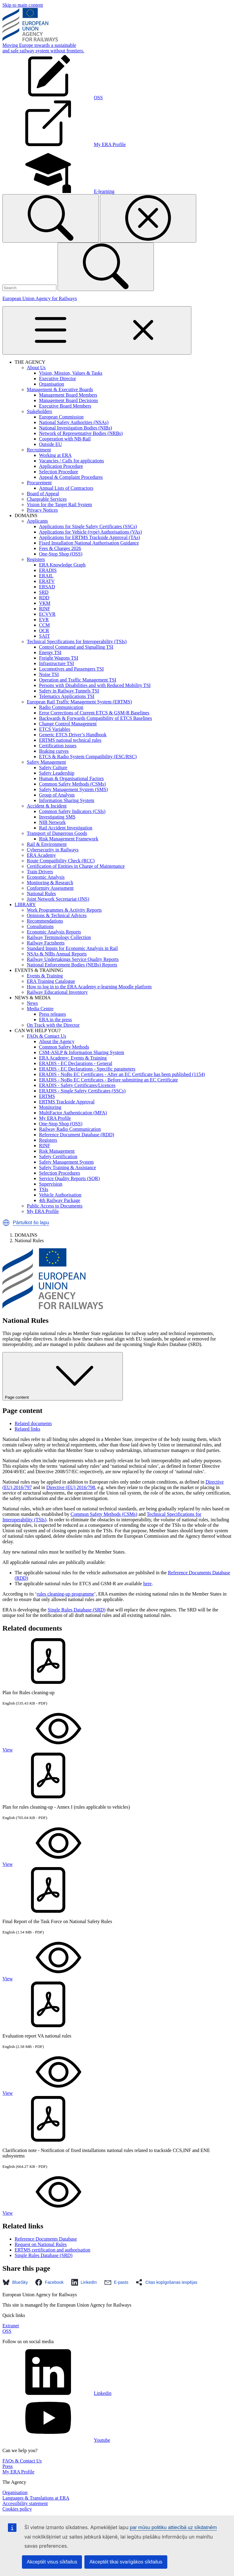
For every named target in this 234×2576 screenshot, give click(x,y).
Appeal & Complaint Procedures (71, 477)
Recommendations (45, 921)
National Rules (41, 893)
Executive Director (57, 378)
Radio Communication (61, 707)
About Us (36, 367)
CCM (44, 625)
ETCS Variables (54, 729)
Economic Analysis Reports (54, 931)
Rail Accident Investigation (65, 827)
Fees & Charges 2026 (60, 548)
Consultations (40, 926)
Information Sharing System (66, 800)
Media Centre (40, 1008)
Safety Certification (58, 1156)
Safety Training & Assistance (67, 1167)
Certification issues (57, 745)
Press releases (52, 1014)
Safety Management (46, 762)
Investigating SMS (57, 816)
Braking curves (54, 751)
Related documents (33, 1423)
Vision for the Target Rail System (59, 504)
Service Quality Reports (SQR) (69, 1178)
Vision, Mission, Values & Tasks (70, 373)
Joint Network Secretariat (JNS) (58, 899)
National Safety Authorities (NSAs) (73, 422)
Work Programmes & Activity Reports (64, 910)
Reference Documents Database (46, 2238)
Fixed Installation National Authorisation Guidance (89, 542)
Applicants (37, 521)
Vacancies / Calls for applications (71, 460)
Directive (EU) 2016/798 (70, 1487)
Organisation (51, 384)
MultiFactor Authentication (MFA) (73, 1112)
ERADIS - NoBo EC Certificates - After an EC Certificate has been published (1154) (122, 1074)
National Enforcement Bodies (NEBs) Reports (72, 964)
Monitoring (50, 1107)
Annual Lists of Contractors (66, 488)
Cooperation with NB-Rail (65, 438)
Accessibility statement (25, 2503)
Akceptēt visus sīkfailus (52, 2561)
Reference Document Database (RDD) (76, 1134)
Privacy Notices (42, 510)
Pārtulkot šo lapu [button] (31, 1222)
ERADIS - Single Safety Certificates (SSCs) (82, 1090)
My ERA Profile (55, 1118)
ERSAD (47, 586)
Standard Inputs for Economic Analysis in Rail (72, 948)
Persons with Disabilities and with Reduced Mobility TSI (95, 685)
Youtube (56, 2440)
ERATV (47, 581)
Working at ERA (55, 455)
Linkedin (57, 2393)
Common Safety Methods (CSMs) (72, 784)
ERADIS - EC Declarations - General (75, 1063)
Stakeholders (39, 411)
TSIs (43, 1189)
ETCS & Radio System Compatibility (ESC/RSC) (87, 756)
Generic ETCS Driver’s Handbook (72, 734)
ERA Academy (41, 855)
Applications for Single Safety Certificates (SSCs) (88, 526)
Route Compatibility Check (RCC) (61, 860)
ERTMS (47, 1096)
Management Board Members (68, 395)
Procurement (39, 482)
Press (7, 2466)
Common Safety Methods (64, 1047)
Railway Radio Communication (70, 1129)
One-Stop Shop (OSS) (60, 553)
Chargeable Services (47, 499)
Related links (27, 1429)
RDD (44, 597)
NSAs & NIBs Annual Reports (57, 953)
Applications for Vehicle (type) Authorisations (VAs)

⁂

EXERCISE INSTRUCTIONS
Return the data exactly as it stands, minus the pictures.

ANSWER SPACE
For every named target in this 234×2576 screenshot, give click(x,y).
Appeal & Complaint Procedures (71, 477)
Recommendations (45, 921)
National Rules (41, 893)
Executive Director (57, 378)
Radio Communication (61, 707)
About Us (36, 367)
CCM (44, 625)
ETCS Variables (54, 729)
Economic Analysis Reports (54, 931)
Rail Accident Investigation (65, 827)
Fees & Charges 2026 (60, 548)
Consultations (40, 926)
Information Sharing System (66, 800)
Media Centre (40, 1008)
Safety Certification (58, 1156)
Safety Training & Assistance (67, 1167)
Certification issues (57, 745)
Press releases (52, 1014)
Safety Management (46, 762)
Investigating SMS (57, 816)
Braking curves (54, 751)
Related documents (33, 1423)
Vision for the Target Rail System (59, 504)
Service Quality Reports (SQR) (69, 1178)
Vision, Mission, Values & Tasks (70, 373)
Joint Network Secretariat (JNS) (58, 899)
National Safety Authorities (NSAs) (73, 422)
Work Programmes & Activity Reports (64, 910)
Reference Documents Database (46, 2238)
Fixed Installation National Authorisation Guidance (89, 542)
Applicants (37, 521)
Vacancies / Calls for applications (71, 460)
Directive (EU) 2016/798 (70, 1487)
Organisation (51, 384)
MultiFactor Authentication (MFA) (73, 1112)
ERADIS - NoBo EC Certificates - After an EC Certificate has been published (1154) (122, 1074)
National Enforcement Bodies (NEBs) Reports (72, 964)
Monitoring (50, 1107)
Annual Lists of Contractors (66, 488)
Cooperation with NB-Rail (65, 438)
Accessibility statement (25, 2503)
Akceptēt visus sīkfailus (52, 2561)
Reference Document Database (RDD) (76, 1134)
Privacy Notices (42, 510)
Pārtulkot šo lapu [button] (31, 1222)
ERADIS - Single Safety Certificates (SSCs) (82, 1090)
My ERA Profile (55, 1118)
ERSAD (47, 586)
Standard Inputs for Economic Analysis in Rail (72, 948)
Persons with Disabilities and with Reduced Mobility TSI (95, 685)
Youtube (56, 2440)
ERATV (47, 581)
Working at ERA (55, 455)
Linkedin (57, 2393)
Common Safety Methods (CSMs) (72, 784)
ERADIS - EC Declarations - General (75, 1063)
Stakeholders (39, 411)
TSIs (43, 1189)
ETCS & Radio System Compatibility (ESC/RSC) (87, 756)
Generic ETCS Driver’s Handbook (72, 734)
ERA Academy (41, 855)
Applications for Single Safety Certificates (SSCs) (88, 526)
Route Compatibility Check (RCC) (61, 860)
ERTMS (47, 1096)
Management Board Members (68, 395)
Procurement (39, 482)
Press (7, 2466)
Common Safety Methods (64, 1047)
Railway Radio Communication (70, 1129)
One-Stop Shop (OSS) (60, 553)
Chargeable Services (47, 499)
Related links (27, 1429)
RDD (44, 597)
NSAs & NIBs Annual Reports (57, 953)
Applications for Vehicle (type) Authorisations (VAs)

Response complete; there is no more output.